● What is being asked
How many lines of the entries hold the string "property"? Reply with the number alone.

(Collected data entries)

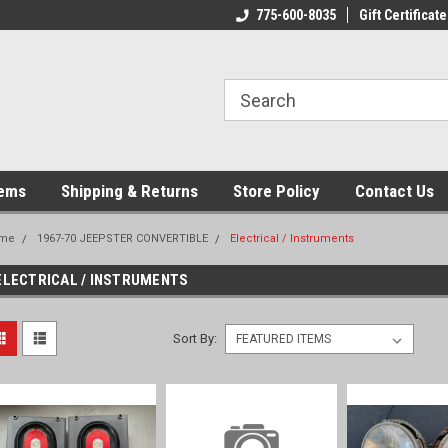
775-600-8035
Gift Certificate
tems
Shipping & Returns
Store Policy
Contact Us
me
1967-70 JEEPSTER CONVERTIBLE
Electrical / Instruments
ELECTRICAL / INSTRUMENTS
Sort By:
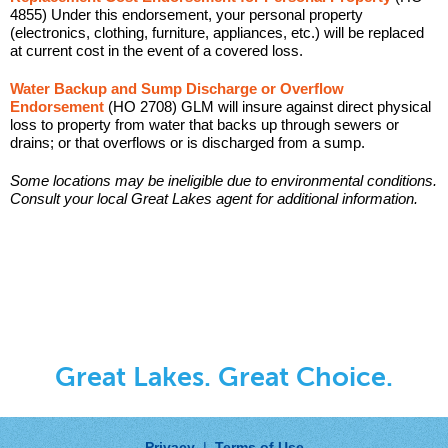
4855) Under this endorsement, your personal property
(electronics, clothing, furniture, appliances, etc.) will be replaced
at current cost in the event of a covered loss.
Water Backup and Sump Discharge or Overflow
Endorsement
(HO 2708) GLM will insure against direct physical
loss to property from water that backs up through sewers or
drains; or that overflows or is discharged from a sump.
Some locations may be ineligible due to environmental conditions.
Consult your local Great Lakes agent for additional information.
Great Lakes. Great Choice.
Privacy
|
Terms of Use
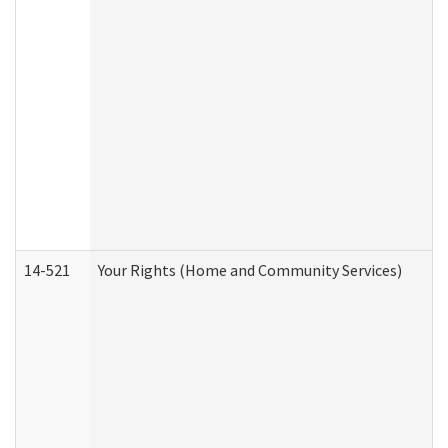
14-521
Your Rights (Home and Community Services)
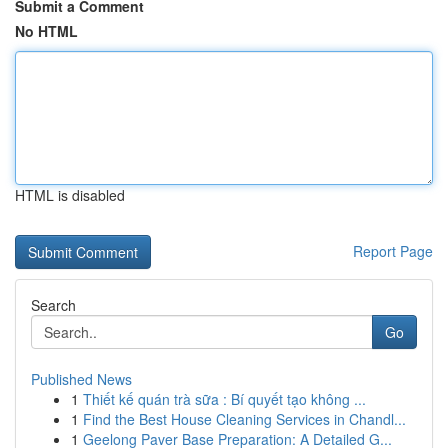
Submit a Comment
No HTML
HTML is disabled
Report Page
Search
Go
Published News
1
Thiết kế quán trà sữa : Bí quyết tạo không ...
1
Find the Best House Cleaning Services in Chandl...
1
Geelong Paver Base Preparation: A Detailed G...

● Output for this exercise
2